- [Exercise instructions] Return only the lines running from the top of the entries to the line with "workshops at World", inclusive, exactly as written.

- [Data records]
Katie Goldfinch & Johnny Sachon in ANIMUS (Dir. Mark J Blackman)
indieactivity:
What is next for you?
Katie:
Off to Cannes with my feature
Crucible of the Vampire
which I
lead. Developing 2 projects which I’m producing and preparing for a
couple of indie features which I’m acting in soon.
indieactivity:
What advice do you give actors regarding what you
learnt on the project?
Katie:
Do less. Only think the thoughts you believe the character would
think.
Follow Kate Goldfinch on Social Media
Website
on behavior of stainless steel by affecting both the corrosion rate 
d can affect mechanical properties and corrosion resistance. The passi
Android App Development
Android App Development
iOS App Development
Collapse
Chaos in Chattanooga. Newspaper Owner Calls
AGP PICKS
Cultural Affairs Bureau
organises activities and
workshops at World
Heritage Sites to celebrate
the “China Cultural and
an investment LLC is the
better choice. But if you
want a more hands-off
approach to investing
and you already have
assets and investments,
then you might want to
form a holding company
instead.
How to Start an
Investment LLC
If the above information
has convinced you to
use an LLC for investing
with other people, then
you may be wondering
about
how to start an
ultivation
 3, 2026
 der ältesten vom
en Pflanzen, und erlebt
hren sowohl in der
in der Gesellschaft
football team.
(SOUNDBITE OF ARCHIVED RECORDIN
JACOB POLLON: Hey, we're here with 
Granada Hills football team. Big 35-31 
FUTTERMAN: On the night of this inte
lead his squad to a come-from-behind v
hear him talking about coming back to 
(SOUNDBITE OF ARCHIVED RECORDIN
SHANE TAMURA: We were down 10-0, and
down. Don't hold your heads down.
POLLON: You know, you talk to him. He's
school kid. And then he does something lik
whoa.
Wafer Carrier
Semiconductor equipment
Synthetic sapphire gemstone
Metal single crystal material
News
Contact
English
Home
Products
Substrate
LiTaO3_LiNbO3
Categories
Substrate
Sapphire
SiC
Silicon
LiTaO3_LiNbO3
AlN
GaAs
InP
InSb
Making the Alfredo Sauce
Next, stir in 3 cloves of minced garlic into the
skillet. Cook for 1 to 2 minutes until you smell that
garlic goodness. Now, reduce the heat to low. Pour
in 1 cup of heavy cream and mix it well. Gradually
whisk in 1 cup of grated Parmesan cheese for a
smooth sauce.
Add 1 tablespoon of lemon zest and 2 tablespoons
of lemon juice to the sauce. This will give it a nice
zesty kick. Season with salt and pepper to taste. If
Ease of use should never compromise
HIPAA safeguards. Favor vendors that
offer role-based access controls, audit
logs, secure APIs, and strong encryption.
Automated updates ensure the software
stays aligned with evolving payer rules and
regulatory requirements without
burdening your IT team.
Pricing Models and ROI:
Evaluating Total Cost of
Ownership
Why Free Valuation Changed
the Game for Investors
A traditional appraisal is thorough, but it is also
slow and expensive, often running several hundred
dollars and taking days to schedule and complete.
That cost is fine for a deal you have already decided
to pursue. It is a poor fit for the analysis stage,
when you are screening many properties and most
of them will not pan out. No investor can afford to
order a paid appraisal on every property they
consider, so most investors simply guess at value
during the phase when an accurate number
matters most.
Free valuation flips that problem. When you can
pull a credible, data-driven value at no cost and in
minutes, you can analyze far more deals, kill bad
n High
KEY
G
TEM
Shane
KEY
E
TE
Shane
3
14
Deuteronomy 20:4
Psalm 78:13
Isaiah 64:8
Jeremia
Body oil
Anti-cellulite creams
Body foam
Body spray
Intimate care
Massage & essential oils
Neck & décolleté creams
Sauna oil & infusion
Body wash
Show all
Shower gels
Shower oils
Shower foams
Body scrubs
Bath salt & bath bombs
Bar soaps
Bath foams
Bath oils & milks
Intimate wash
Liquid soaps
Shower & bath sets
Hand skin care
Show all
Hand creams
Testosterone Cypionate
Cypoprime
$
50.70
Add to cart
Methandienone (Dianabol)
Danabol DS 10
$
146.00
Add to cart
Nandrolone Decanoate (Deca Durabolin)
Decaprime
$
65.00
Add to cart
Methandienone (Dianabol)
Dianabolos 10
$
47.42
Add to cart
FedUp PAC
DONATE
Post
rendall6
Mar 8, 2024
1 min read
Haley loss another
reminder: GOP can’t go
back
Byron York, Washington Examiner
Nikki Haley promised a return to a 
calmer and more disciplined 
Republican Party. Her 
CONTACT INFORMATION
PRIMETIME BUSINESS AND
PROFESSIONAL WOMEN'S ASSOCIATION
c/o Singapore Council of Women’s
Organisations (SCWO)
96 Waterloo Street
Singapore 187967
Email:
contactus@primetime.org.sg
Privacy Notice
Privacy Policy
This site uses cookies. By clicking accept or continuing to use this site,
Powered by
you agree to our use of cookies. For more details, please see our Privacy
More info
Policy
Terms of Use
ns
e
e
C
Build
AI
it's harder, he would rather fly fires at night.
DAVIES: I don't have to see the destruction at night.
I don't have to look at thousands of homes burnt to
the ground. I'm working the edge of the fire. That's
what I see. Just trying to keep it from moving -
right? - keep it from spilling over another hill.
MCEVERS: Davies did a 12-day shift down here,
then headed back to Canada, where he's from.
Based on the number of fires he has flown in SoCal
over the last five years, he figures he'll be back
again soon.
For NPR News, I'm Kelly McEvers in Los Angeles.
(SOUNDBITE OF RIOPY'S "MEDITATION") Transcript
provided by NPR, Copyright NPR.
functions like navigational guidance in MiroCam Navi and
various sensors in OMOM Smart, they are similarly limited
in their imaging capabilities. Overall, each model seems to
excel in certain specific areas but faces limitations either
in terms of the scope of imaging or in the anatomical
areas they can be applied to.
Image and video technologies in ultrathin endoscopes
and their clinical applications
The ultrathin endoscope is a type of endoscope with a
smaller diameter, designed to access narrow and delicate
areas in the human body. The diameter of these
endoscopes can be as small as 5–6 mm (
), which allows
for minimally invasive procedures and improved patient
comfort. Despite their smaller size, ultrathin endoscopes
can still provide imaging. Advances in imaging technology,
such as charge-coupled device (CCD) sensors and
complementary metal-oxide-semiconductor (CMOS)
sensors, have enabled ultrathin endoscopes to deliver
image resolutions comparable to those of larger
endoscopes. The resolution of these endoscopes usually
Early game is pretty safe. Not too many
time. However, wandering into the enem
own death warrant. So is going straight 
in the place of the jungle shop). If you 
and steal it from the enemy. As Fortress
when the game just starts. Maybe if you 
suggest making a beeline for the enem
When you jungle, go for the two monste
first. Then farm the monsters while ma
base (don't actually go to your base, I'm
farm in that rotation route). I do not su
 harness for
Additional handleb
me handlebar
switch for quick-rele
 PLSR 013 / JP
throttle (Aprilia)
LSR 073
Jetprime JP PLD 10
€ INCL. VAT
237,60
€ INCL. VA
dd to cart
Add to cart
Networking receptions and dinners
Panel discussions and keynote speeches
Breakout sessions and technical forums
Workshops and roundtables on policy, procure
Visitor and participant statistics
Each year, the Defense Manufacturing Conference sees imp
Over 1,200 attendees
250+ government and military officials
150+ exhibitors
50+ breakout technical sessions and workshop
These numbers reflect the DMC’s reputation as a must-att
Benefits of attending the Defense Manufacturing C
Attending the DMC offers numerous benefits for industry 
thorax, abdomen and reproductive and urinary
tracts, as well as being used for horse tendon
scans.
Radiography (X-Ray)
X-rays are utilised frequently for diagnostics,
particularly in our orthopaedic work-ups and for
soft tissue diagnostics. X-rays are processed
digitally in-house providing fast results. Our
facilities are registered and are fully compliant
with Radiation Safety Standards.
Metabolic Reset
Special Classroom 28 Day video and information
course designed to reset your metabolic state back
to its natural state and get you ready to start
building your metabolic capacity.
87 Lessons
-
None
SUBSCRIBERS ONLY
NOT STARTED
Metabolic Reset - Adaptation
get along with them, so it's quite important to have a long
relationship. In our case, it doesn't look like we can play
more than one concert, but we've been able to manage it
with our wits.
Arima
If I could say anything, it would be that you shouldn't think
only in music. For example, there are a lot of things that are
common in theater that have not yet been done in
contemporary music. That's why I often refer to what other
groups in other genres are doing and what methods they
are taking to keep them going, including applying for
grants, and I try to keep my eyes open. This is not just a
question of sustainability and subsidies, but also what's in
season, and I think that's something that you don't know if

- [Task answer]
Katie Goldfinch & Johnny Sachon in ANIMUS (Dir. Mark J Blackman)
indieactivity:
What is next for you?
Katie:
Off to Cannes with my feature
Crucible of the Vampire
which I
lead. Developing 2 projects which I’m producing and preparing for a
couple of indie features which I’m acting in soon.
indieactivity:
What advice do you give actors regarding what you
learnt on the project?
Katie:
Do less. Only think the thoughts you believe the character would
think.
Follow Kate Goldfinch on Social Media
Website
on behavior of stainless steel by affecting both the corrosion rate 
d can affect mechanical properties and corrosion resistance. The passi
Android App Development
Android App Development
iOS App Development
Collapse
Chaos in Chattanooga. Newspaper Owner Calls
AGP PICKS
Cultural Affairs Bureau
organises activities and
workshops at World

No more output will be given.